Suisse: Benaglio; Lichtsteiner, Müller, Senderos, Magnin ; Behrami, Fernandes, Inler, Barnetta ; Frei, Yakin.

Italie: Buffon ; Panucci, Barzagli, Chiellini, Zambrotta ; Pirlo, Ambrosini, De Rossi ; Camoranesi, Di Natale, Toni.

* La RFA a réalisé également le doublé en 72-74, mais dans l’autre sens (Euro-Mondial), réputé plus facile.


dimanche 1 juin 2008

Commémoration standard

L’alarme se déclenche cinq secondes après le début du discours du premier magistrat qui lit avec emphase le dos tourné aux vingt-cinq personnes entassées dans le minuscule hall du lycée Salvator-Allende non climatisé.

L’adjointe à l’environnement ne cache pas son agacement et l’exprime en ne faisant pas l’effort de dissimuler des bruits de bouche qui mange des petits gâteaux et en remuant sa tête dans tous les sens comme pour dire « olala, c’est qui le responsable de l’alarme ? ».

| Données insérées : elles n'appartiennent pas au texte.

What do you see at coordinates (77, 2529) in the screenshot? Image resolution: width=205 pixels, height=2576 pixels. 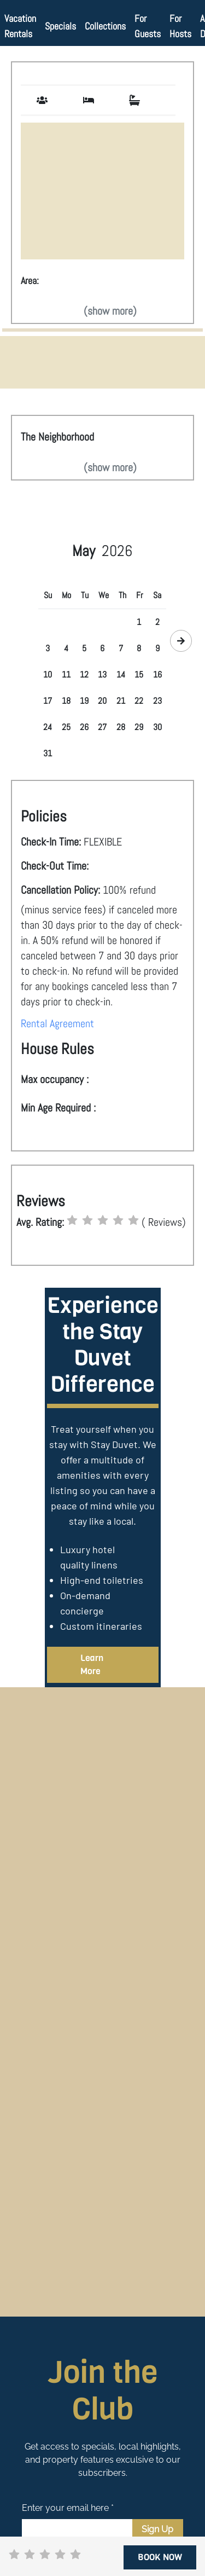 I see `[Email]` at bounding box center [77, 2529].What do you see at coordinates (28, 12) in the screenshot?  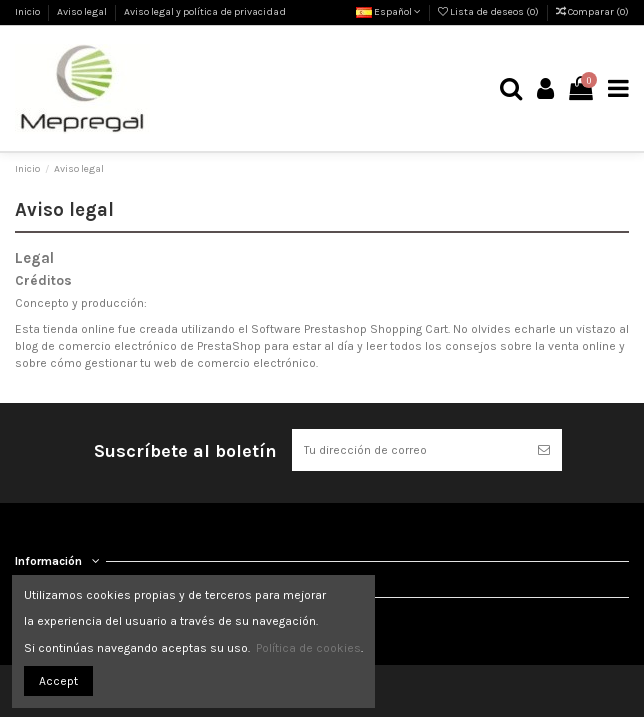 I see `Inicio` at bounding box center [28, 12].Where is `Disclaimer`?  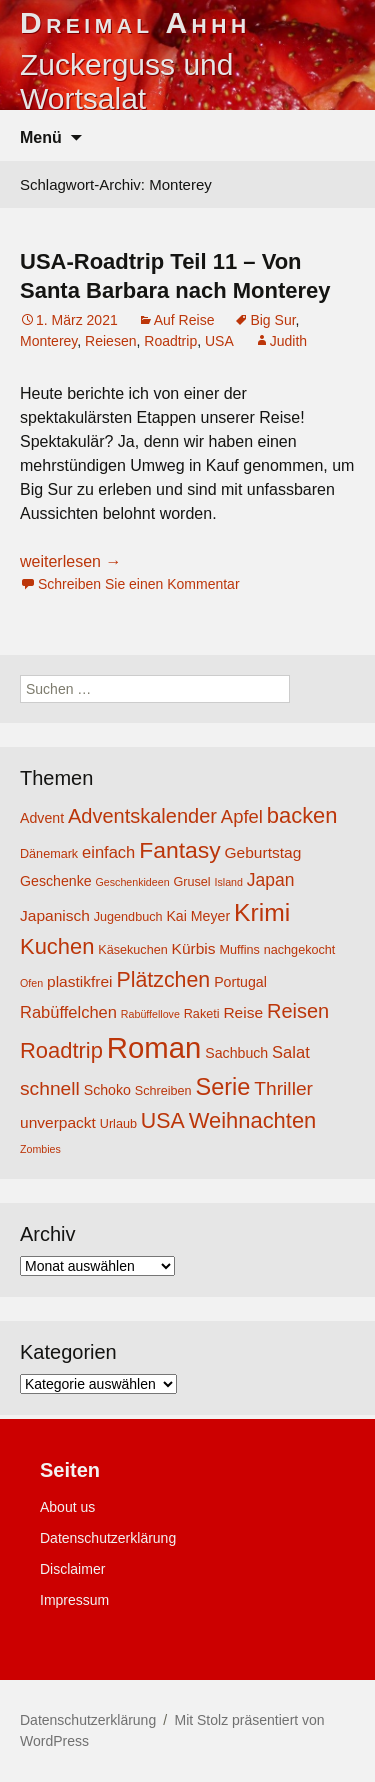
Disclaimer is located at coordinates (72, 1569).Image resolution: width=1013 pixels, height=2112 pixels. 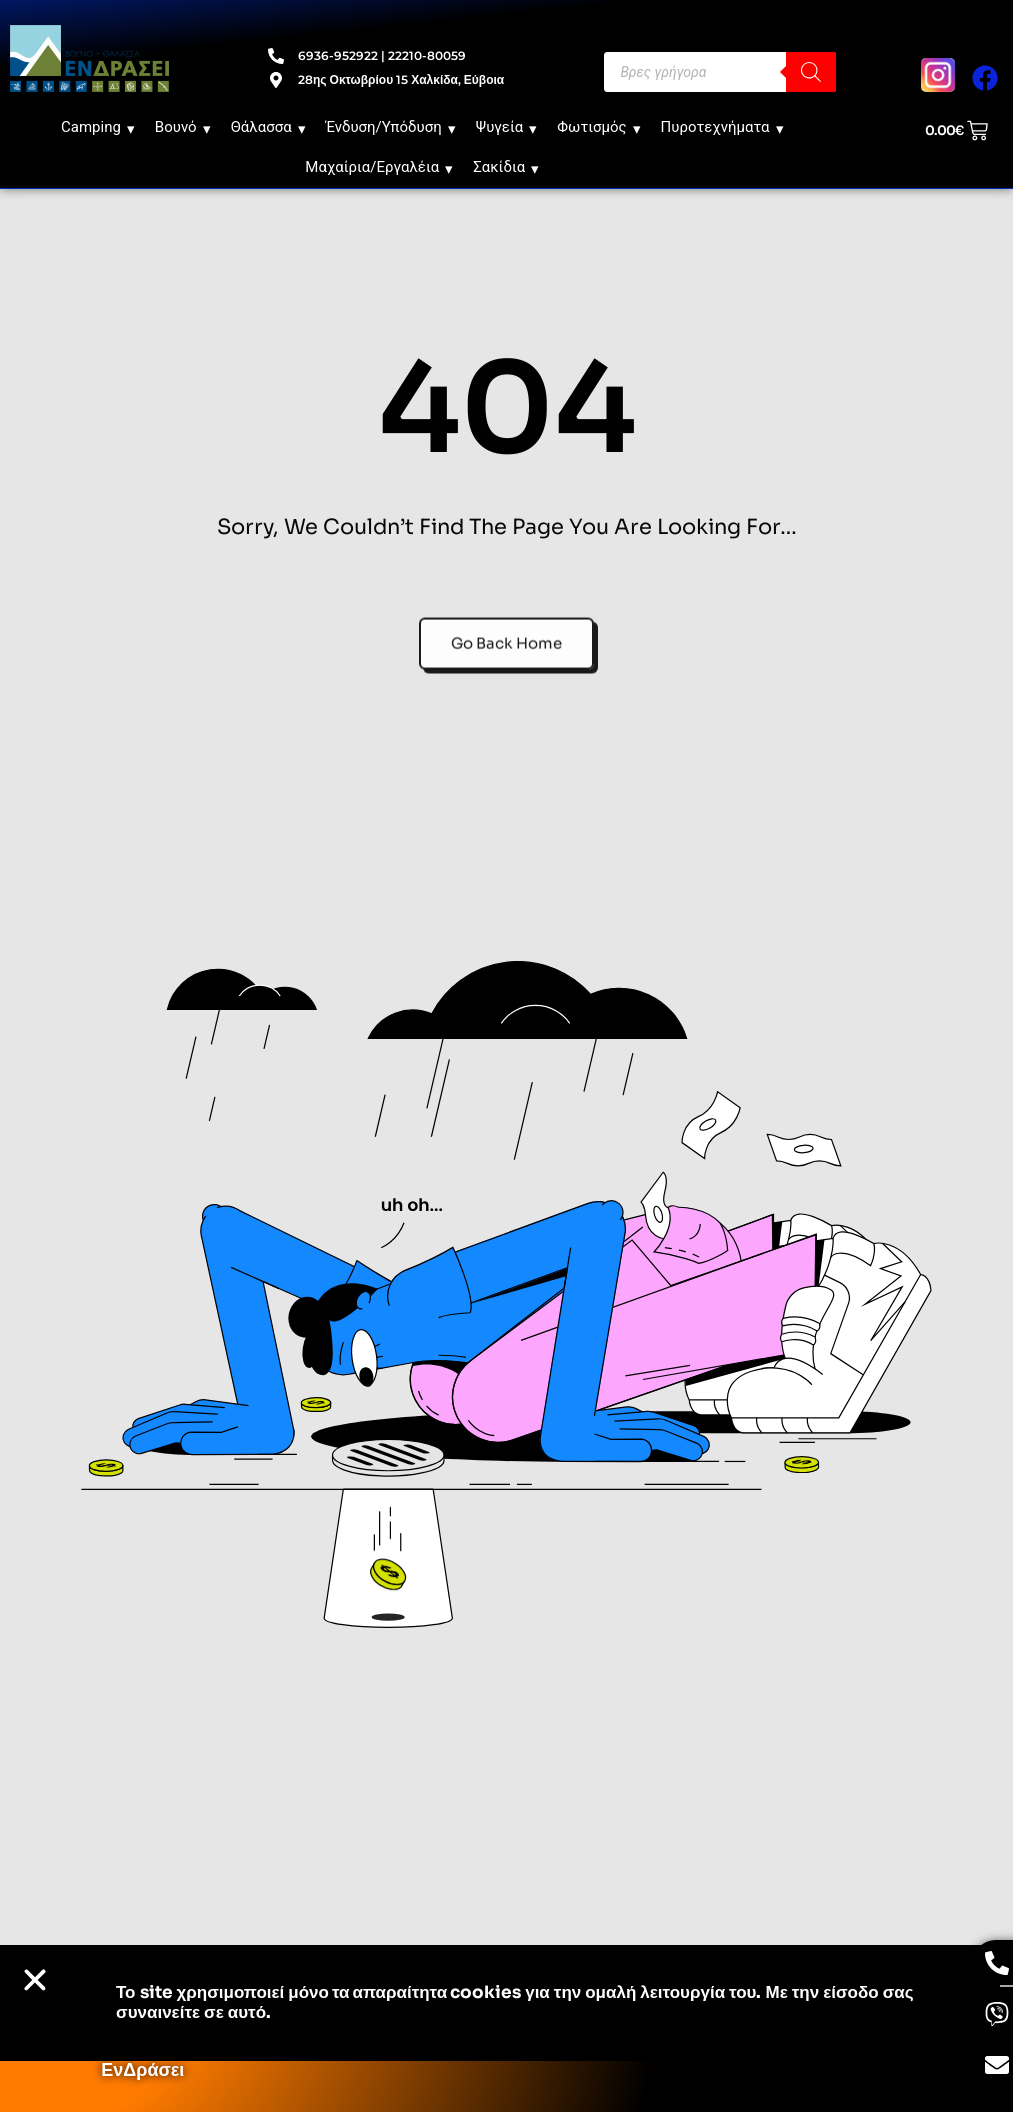 What do you see at coordinates (811, 72) in the screenshot?
I see `[Search]` at bounding box center [811, 72].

Le potentat local fait face au portrait du démocrate chilien, l’implorant dans un dialecte de bravoure et d’insoumission, les bras levés et la voix couverte par la sonnerie martiale qui s’arrête en fin cinq secondes pile à la fin d’un speech qui se termine ainsi, « puissent les prolétaires de tous les pays s’unir contre l’impérialisme brutal des Nations dominantes et contribuer à l’éveil d’une Nation nouvelle, respectueuse des principes démocratiques et fraternels ».

Le maire se retourne et on l’applaudit. Une gerbe est déposée. Le type de la sono lance un disque de musique folklorique toltèque - c’est un enregistrement du best-of des vedettes américaines des shows de Manu Chao.

La musique s’arrête et un type à barbichette prend la parole pour lire un texte de celui à qui on rend hommage, le jour du trentième anniversaire du coup d’Etat orchestré par les forces impérialistes dominantes.

En arrière-fond résonne une autre bande, une voix atonale, monocorde, un enregistrement grésillant, un discours du chef d’Etat démocrate d’époque. C’est peut-être la version originale de celui que le type – une sorte de Charles Berling en prof de lettres en lycée technique - vient de lire.

Dans la foulée, la musique reprend, et on est tous là, serrés comme des manifestants contre le chômage et la guerre place de la Nation, à l’écouter religieusement – mais laïquement.

L’alarme redémarre, c’est pas franchement la nouba du siècle. La musique continue. Elle est parfaite, on dirait du Ricky Martin vintage, tout le monde fait comme pour se prosterner devant le portrait du héros martyr accroché sur le mur en contre-plaqué.

Terminons sur un hymne commémoratif standard, c’est le dernier couplet ; un élu du Parti bolchevique serre les dents.